_DATASET CONTENT_.
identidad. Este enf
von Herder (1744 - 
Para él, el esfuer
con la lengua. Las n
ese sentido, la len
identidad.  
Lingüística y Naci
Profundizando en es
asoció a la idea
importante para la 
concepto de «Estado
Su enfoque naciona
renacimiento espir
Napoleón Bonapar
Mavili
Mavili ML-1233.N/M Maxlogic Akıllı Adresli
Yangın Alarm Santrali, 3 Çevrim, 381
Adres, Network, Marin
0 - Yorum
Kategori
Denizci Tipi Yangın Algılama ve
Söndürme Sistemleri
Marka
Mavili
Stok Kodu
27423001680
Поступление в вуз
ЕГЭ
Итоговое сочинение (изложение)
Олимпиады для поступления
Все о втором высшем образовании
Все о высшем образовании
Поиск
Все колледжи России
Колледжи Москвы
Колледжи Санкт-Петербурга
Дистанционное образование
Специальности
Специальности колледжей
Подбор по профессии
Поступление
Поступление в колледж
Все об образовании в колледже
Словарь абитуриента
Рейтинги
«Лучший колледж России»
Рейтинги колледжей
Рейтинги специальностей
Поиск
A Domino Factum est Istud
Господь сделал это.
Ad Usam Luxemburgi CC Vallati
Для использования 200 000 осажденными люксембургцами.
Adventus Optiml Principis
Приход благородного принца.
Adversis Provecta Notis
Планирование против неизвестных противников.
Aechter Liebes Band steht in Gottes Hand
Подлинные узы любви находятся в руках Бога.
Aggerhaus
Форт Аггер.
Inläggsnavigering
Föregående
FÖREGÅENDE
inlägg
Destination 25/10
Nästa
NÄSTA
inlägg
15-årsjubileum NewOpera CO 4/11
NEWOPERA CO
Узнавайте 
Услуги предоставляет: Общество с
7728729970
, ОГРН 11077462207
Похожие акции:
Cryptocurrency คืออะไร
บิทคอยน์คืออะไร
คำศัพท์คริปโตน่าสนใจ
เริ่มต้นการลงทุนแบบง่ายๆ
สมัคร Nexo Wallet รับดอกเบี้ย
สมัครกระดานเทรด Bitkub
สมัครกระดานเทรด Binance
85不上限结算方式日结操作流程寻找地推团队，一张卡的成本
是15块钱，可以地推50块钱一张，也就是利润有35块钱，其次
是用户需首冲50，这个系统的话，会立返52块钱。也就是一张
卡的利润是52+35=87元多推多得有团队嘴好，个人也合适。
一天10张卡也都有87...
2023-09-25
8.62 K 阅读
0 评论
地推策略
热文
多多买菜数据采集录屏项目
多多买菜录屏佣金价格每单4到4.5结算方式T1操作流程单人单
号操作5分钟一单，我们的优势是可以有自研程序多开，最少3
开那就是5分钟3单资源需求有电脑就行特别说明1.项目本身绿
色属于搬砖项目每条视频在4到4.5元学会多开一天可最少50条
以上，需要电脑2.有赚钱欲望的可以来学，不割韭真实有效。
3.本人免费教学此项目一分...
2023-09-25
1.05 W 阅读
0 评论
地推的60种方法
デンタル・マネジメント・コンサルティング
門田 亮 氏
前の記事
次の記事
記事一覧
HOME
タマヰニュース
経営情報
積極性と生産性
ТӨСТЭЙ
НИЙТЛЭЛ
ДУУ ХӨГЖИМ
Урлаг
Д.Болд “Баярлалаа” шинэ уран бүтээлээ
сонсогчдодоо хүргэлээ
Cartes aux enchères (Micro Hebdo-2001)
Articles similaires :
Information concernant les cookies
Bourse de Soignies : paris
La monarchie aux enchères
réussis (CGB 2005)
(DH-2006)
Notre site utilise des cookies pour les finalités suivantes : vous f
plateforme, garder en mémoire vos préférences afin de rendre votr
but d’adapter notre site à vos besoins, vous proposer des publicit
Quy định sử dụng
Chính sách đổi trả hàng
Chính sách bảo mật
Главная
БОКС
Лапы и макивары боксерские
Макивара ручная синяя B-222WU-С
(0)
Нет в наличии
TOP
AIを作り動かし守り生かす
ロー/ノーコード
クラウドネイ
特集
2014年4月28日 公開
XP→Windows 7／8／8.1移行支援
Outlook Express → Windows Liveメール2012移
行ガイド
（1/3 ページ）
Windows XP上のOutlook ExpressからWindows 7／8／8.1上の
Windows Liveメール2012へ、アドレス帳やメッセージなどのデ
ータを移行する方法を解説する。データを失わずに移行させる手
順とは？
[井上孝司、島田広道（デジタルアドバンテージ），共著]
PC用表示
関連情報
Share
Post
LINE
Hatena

_WHAT TO WORK ON_.
Within the data above, the span starting at the line containing "Господь сделал это." and ending at the line containing "шинэ уран бүтээлээ" is to be retyped exactly, with no other lines.

_SOLUTION_.
Господь сделал это.
Ad Usam Luxemburgi CC Vallati
Для использования 200 000 осажденными люксембургцами.
Adventus Optiml Principis
Приход благородного принца.
Adversis Provecta Notis
Планирование против неизвестных противников.
Aechter Liebes Band steht in Gottes Hand
Подлинные узы любви находятся в руках Бога.
Aggerhaus
Форт Аггер.
Inläggsnavigering
Föregående
FÖREGÅENDE
inlägg
Destination 25/10
Nästa
NÄSTA
inlägg
15-årsjubileum NewOpera CO 4/11
NEWOPERA CO
Узнавайте 
Услуги предоставляет: Общество с
7728729970
, ОГРН 11077462207
Похожие акции:
Cryptocurrency คืออะไร
บิทคอยน์คืออะไร
คำศัพท์คริปโตน่าสนใจ
เริ่มต้นการลงทุนแบบง่ายๆ
สมัคร Nexo Wallet รับดอกเบี้ย
สมัครกระดานเทรด Bitkub
สมัครกระดานเทรด Binance
85不上限结算方式日结操作流程寻找地推团队，一张卡的成本
是15块钱，可以地推50块钱一张，也就是利润有35块钱，其次
是用户需首冲50，这个系统的话，会立返52块钱。也就是一张
卡的利润是52+35=87元多推多得有团队嘴好，个人也合适。
一天10张卡也都有87...
2023-09-25
8.62 K 阅读
0 评论
地推策略
热文
多多买菜数据采集录屏项目
多多买菜录屏佣金价格每单4到4.5结算方式T1操作流程单人单
号操作5分钟一单，我们的优势是可以有自研程序多开，最少3
开那就是5分钟3单资源需求有电脑就行特别说明1.项目本身绿
色属于搬砖项目每条视频在4到4.5元学会多开一天可最少50条
以上，需要电脑2.有赚钱欲望的可以来学，不割韭真实有效。
3.本人免费教学此项目一分...
2023-09-25
1.05 W 阅读
0 评论
地推的60种方法
デンタル・マネジメント・コンサルティング
門田 亮 氏
前の記事
次の記事
記事一覧
HOME
タマヰニュース
経営情報
積極性と生産性
ТӨСТЭЙ
НИЙТЛЭЛ
ДУУ ХӨГЖИМ
Урлаг
Д.Болд “Баярлалаа” шинэ уран бүтээлээ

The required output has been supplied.